◆ Exercise objective ◆
Line by line, set down the records below from the first line through the line containing "முதல் தொடக்கம்". Omit the pictures.

◆ Entries supplied ◆
════════════════

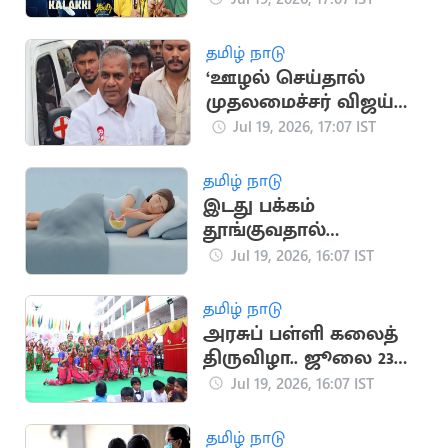
தமிழ் நாடு
‘ஊழல் செய்தால்
முதலமைச்சர் விஜய்
நீக்கிவிடுவார்’..
Jul 19, 2026, 17:07 IST
அமைச்சர் என்.ஆனந்த்
தமிழ் நாடு
இடது பக்கம்
தூங்குவதால்
கிடைக்கும் முக்கிய
Jul 19, 2026, 16:07 IST
நன்மைகள்
தமிழ் நாடு
அரசுப் பள்ளி கலைத்
திருவிழா.. ஜூலை 23
முதல் தொடக்கம்
Jul 19, 2026, 16:07 IST
தமிழ் நாடு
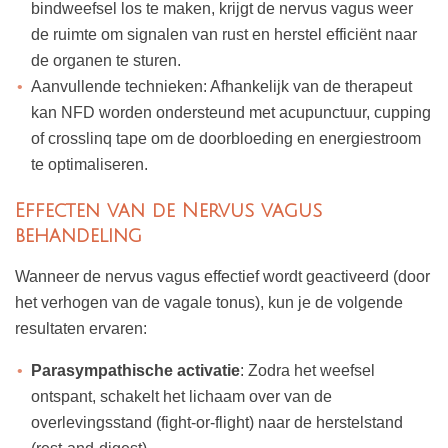
bindweefsel los te maken, krijgt de nervus vagus weer
de ruimte om signalen van rust en herstel efficiënt naar
de organen te sturen.
Aanvullende technieken
: Afhankelijk van de therapeut
kan NFD worden ondersteund met acupunctuur, cupping
of crosslinq tape om de doorbloeding en energiestroom
te optimaliseren.
Effecten van de Nervus vagus
behandeling
Wanneer de nervus vagus effectief wordt geactiveerd (door
het verhogen van de vagale tonus), kun je de volgende
resultaten ervaren:
Parasympathische activatie
: Zodra het weefsel
ontspant, schakelt het lichaam over van de
overlevingsstand (fight-or-flight) naar de herstelstand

════════════════

◆ Completed exercise ◆
தமிழ் நாடு
‘ஊழல் செய்தால்
முதலமைச்சர் விஜய்
நீக்கிவிடுவார்’..
Jul 19, 2026, 17:07 IST
அமைச்சர் என்.ஆனந்த்
தமிழ் நாடு
இடது பக்கம்
தூங்குவதால்
கிடைக்கும் முக்கிய
Jul 19, 2026, 16:07 IST
நன்மைகள்
தமிழ் நாடு
அரசுப் பள்ளி கலைத்
திருவிழா.. ஜூலை 23
முதல் தொடக்கம்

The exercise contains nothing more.